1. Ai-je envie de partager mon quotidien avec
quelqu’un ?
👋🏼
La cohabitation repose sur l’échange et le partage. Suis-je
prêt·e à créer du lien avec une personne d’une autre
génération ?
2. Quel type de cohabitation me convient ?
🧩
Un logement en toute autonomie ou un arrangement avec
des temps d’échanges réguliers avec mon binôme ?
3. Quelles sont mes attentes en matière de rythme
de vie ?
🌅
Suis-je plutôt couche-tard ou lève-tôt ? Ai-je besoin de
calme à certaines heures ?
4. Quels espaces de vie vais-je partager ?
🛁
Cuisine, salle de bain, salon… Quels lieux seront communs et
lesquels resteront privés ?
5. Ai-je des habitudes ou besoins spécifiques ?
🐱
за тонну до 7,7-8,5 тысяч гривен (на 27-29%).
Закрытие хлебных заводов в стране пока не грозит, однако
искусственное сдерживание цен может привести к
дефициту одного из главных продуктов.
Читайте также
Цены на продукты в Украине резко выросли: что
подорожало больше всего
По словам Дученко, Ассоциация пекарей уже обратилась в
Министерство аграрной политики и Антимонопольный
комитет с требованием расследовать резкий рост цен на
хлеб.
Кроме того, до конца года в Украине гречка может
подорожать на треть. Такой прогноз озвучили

--

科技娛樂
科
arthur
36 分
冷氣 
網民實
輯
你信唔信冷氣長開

→ EXERCISE: Going back over the entries above, copy word for word every line from the one that has "Кроме того, до" on through the one that has "подорожать на треть. Такой прогноз озвучили".

→ RESPONSE BELOW:
Кроме того, до конца года в Украине гречка может
подорожать на треть. Такой прогноз озвучили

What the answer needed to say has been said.